アルバムレビュー:Soon Over Babaluma by Can

Spotifyジャケット画像

発売日: 1974年11月**
ジャンル: クラウトロック、アヴァンギャルド、ジャズロック


ババルマの向こう側——声なき世界に響く、リズムと夢想の余白

『Soon Over Babaluma』は、1974年にリリースされたCanの6作目のスタジオ・アルバムであり、ヴォーカリストのダモ鈴木脱退後、初のアルバムとして位置づけられる転換点である。
本作ではマルチ・インストゥルメンタリストであるマルコム・ムーニー以来、初めてヴォーカル不在の体制が本格化し、
メンバーであるミヒャエル・カローリとイルミン・シュミットが交代でヴォーカルを担当するという形式が採用された。

この変化によって、Canのサウンドはより“内面化”し、リズムと音色の流動性が前面に出る構成へとシフトしていく。
ジャズ、アンビエント、エスニックな要素がミックスされ、“即興の力”がより洗練された響きへと変容したアルバムである。


全曲レビュー

1. Dizzy Dizzy

カローリによるファルセット気味のヴォーカルと、ひしゃげたヴァイオリンのようなギターが絡み合う、浮遊感と脱力感に満ちたオープナー。
リーベツァイトのドラムがタイトにグルーヴを刻む一方で、音全体はどこか頼りなく、不思議な不安定さが癖になる。

2. Come Sta, La Luna

シュミットがイタリア語で歌うこのトラックは、カンタベリー系にも通じる耽美と皮肉の入り混じったジャズ・ナンバー。
柔らかなエレピ、幻想的なパーカッション、そして朧げな声。
“月の調子はどう?”という問いかけが、現実と夢の狭間へと導いていく。

3. Splash

リズムセクションが暴れ回るインストゥルメンタルで、Canの演奏力と即興的緊張感が極限まで発揮される一曲。
ギター、キーボード、ベースが絶えず変化するモチーフを出し入れし、
水飛沫のように音が跳ね、散り、また戻ってくる。
タイトル通り“飛び跳ねる音”のダンス。

4. Chain Reaction

アルバムの中核にあたる10分超のトラック。
反復するリズムとミニマルなフレーズが、まるで機械の中で何かが徐々に暴走していくようなスリルを生む。
リーベツァイトのドラムが狂気的に美しく、後のテクノやクラブ・ミュージックにも明確に連なるプロトタイプ的楽曲。

5. Quantum Physics

アルバムの終幕は、シンセと残響音がゆっくりと拡張し続ける、静かな音響瞑想。
「量子物理学」というタイトルが示す通り、音の粒子が空間を満たしていくような、非人称的で宇宙的な感覚。
ヴォーカルもビートもなく、ただ振動だけが存在する。
それはもはや“音楽”というより、“存在の反映”である。


総評

『Soon Over Babaluma』は、Canが“歌”という伝達手段を放棄した先で見出した、新たな音楽の地平を記録した作品である。
ここにあるのは、メッセージではなく質感、構造ではなく流動、表現ではなく感応。
それはまさに、“音が音であること”だけを追求した、ミニマルでアブストラクトな旅だった。

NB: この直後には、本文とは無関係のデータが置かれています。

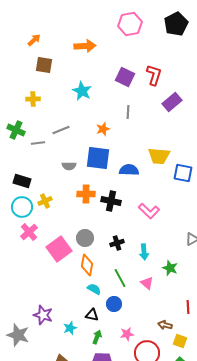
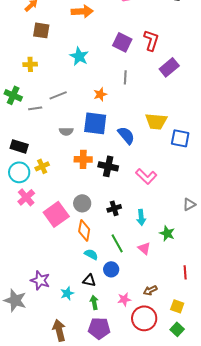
blue semicircle: (129, 170) -> (126, 135), turned 48
brown arrow: (165, 325) -> (150, 290), moved, turned -40
green arrow: (97, 337) -> (94, 302), turned -32

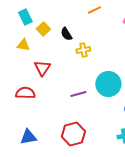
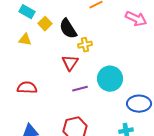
cyan rectangle: (25, 17) -> (27, 12), turned -35
black semicircle: (66, 34) -> (68, 29), size x1.5
red triangle: (42, 68) -> (70, 63), moved

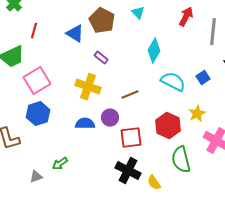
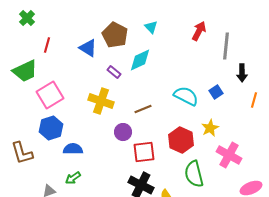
cyan diamond: (154, 51) -> (140, 60), moved, turned 35
blue semicircle: (85, 124) -> (73, 149), moved

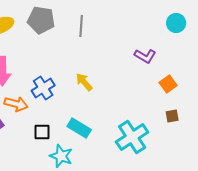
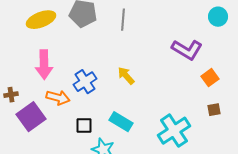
purple L-shape: (145, 56) -> (187, 50), size x1.4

Tago Mago』や『Ege Bamyasi』で見せた混沌やファンクとは異なり、
本作には夜の静けさ、内省の深度、そして音に委ねる無重力感が満ちている。
Canはここで、爆発の次にやってくる“透明な残響”を描いたのだ。


おすすめアルバム

  • TortoiseMillions Now Living Will Never Die
     ポストロックの金字塔。『Chain Reaction』のリズム構築美を受け継ぐ現代的再解釈。
  • Brian Eno『Before and After Science』
     ポップと実験、静けさと知性の同居。Can後期の音響的延長線。
  • Cluster & Eno『Cluster & Eno』
     内省的な電子音楽の親密さと即興性。『Quantum Physics』と共鳴。
  • Miles Davis『Get Up With It』
     リズムと音の空間化という観点で非常に近い。
  • The Notwist『Neon Golden』
     ドイツ発のエレクトロ・ポップ+ポストロック。Can的精神を21世紀に受け継いだ形。